Healthy Low-Carb Eating with Diabetes

Diabetes is a chronic disease that has reached epidemic proportions.
Although diabetes is a complicated disease, maintaining good blood sugar control can greatly reduce the risk of complications.

One of the ways to achieve better blood sugar levels is to follow a low-carb diet. If you have diabetes, your body cannot process carbohydrates effectively. In healthy people, blood sugar levels remain within a narrow range throughout the day. In diabetes this system doesn’t work the way it is supposed to. This is a big problem, because having both too high and too low blood sugar levels can cause severe harm.

Of the three nutrients — protein, carbs and fat — carbs have the greatest impact on blood sugar control. This is because the body breaks them down into glucose. Therefore, diabetics may need to take large dosages of insulin and/or diabetes medication when they eat a lot of carbohydrates. Many studies support low-carb diets for the treatment of diabetes.

What’s more, low-carb diets seem to work well in the long term, as long as patients adhere to the diet.

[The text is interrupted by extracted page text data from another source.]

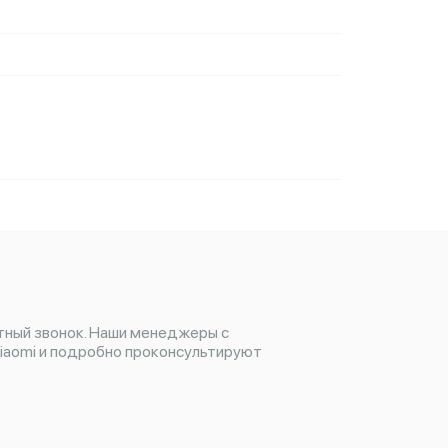
тный звонок. Наши менеджеры с
iaomi и подробно проконсультируют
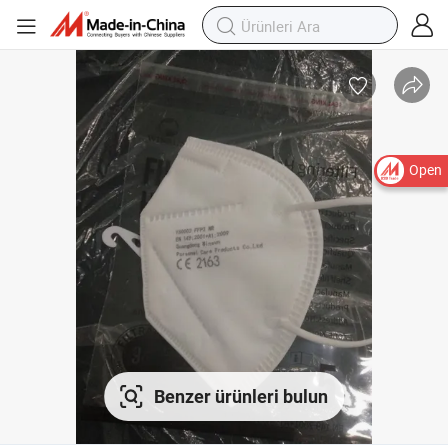
Open
Benzer ürünleri bulun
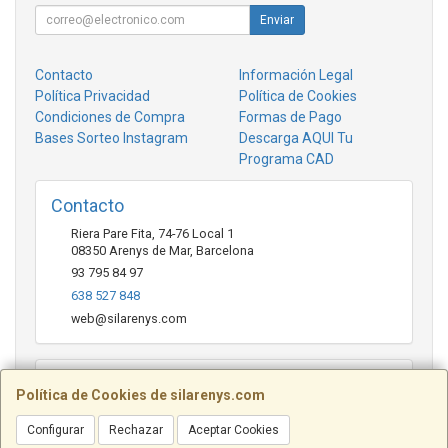
Enviar
Contacto
Información Legal
Política Privacidad
Política de Cookies
Condiciones de Compra
Formas de Pago
Bases Sorteo Instagram
Descarga AQUI Tu
Programa CAD
Contacto
Riera Pare Fita, 74-76 Local 1
08350
Arenys de Mar
,
Barcelona
93 795 84 97
638 527 848
web@silarenys.com
Horario
Política de Cookies de silarenys.com
De lunes a viernes: Mañanas: de 10.00 a 13.30 horas Tardes
Configurar
de 17.00 a 20.00 Horas / Sábados de 10.00 a 13.00 horas
Rechazar
Aceptar Cookies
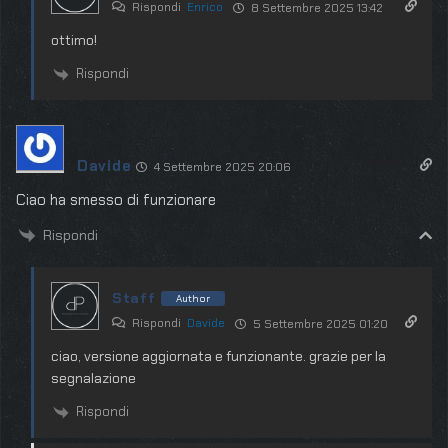
Rispondi
Enrico
8 Settembre 2025 13:42
ottimo!
Rispondi
Davide
4 Settembre 2025 20:06
Ciao ha smesso di funzionare
Rispondi
Staff
Author
Rispondi
Davide
5 Settembre 2025 01:20
ciao, versione aggiornata e funzionante. grazie per la
segnalazione
Rispondi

The optimal amount of carbs may also vary by individual, since everyone has a unique response to carbs. To figure out your ideal amount, you may want to measure your blood glucose with a meter before a meal and again 1 to 2 hours after eating.

Just remember that the general rule is the less carbs you eat, the less your blood sugar will rise.

And, rather than eliminating all carbs, a healthy low-carb diet should include nutrient-dense, high-fiber carb sources like vegetables, berries, nuts and seeds.

The following foods can be eaten in smaller quantities at meals, depending on your personal carb tolerance.

  • Berries: 1 cup or less.
  • Plain, Greek yogurt: 1 cup or less.
  • Cottage cheese: 1/2 cup or less.
  • Nuts and peanuts: 1–2 oz or 30–60 grams.
  • Flaxseeds or chia seeds: 2 tablespoons.
  • Dark chocolate (at least 85% cocoa): 30 grams or less.
  • Winter squash (butternut, acorn, pumpkin, spaghetti and hubbard): 1 cup or less.
  • Liquor: 1.5 oz or 50 grams.
  • Dry red or white wine: 4 oz or 120 grams.

These foods are high in carbohydrates and can significantly raise blood sugar levels in diabetics:

  • Bread, pasta, cereal, corn and other grains.
  • Starchy vegetables like potatoes, sweet potatoes, yams and taro.
  • Legumes, such as peas, lentils and beans (except green beans and snow peas).
  • Milk.
  • Fruit other than berries.
  • Juice, soda, punch, sweetened tea, etc.
  • Beer.
  • Desserts, baked goods, candy, ice cream, etc.